İnternet dendiğinde akla gelen birkaç terimden biri olan MP3, MPEG (Motion Pictures Experts Group) Layer 3'ün kısaltmasından oluşmuş, dünyanın en yaygın müzik biçimi ve ses sıkıştırma biçimidir. Sıkıştırma algoritmaları geliştirilmeden önce bilgisayarlarda ses örnekleri wav, pcm, voc, au, snd gibi biçimlerde saklanıyordu. Bu biçimler insan kulağının duyamayacağı ses frekanslarını da depolayarak dosyanın şişmesine yol açtığı için, CD kalitesinde 3-5 dakikalık bir ses kaydının saklanabilmesi için 50 ila 70 MB arasında bir sabit disk alanı gerekmekteydi. MP3 ise, müzik dosyalarını CD kalitesinde, eskiye nazaran 16'da 1 oranında sıkıştırarak bir devrim yarattı. Bugün dünyanın en yaygın müzik biçimlerinden biri olarak ticarileşiyor.

Genişbant

Alışılagelmiş yavaş ve kesintili bağlantının tam tersidir “genişbant”. Yüksek hızda veri transferi teknolojisinin genel adı olarak kullanılmakta olup, bu teknoloji ADSL, kablolu ve uydulu olmak üzere üç farklı şekildedir. Hızlı ve kesintisiz olması sayesinde genişbant üzerinde yüzlerce uygulama ve fonksiyon kullanılabilir. Örneğin İnternet üzerinden TV kalitesinde kesintisiz film izlemek, ses kalitesi yüksek radyolar dinlemek, ve her türlü dosyayı hızlı biçimde bilgisayara indirmek mümkündür.
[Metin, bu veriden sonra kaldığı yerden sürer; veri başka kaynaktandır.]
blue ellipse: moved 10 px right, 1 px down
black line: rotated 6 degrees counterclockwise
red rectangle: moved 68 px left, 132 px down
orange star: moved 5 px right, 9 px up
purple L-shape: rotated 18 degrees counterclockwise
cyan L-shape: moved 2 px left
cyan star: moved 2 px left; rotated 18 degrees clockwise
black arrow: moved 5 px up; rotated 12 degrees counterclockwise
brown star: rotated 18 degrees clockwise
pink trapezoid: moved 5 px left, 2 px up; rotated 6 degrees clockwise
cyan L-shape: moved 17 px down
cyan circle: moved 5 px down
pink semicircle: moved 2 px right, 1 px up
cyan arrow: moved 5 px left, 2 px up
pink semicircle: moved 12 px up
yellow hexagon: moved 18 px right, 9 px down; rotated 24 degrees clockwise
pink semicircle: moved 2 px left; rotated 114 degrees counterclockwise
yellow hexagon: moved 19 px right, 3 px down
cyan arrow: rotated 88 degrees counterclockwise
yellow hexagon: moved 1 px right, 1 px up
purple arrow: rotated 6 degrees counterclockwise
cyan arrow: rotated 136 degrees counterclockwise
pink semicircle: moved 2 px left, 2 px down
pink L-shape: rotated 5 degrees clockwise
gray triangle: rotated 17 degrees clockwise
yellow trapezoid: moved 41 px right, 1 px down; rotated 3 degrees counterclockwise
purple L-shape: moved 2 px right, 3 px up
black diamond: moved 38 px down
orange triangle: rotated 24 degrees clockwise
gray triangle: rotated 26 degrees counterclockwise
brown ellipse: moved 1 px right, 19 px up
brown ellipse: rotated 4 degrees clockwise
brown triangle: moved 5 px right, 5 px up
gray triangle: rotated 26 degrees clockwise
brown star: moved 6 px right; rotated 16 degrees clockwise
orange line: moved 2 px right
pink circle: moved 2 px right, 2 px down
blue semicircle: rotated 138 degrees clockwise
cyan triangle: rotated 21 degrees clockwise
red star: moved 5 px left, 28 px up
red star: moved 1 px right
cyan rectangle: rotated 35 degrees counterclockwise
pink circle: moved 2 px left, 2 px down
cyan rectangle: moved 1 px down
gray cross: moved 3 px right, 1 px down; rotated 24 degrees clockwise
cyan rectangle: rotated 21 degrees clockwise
Sesli ve görüntülü iletişim de genişbant İnternet’in sunduğu nimetlerden biridir. Ağ üzerinden başkalarıyla gerçek zamanlı oyun oynamak da son derece rahat olur genişbant ile birlikte.

Akıllı Kart

Cep telefonlarımızda yaygın olarak kullanılan ve üzerinde pul büyüklüğünde bir bilgisayar bulunan kartlar, ‘akıllı kart’ olarak adlandırılıyor. Akıllı kart teknolojisinin veri saklama kapasitesi arttıkça, yakın gelecekte, kimlik kartı, kredi kartı, sosyal hizmetler kartları, nüfus cüzdanı, ehliyet ve pasaport yerine geçen tek bir kart olacak.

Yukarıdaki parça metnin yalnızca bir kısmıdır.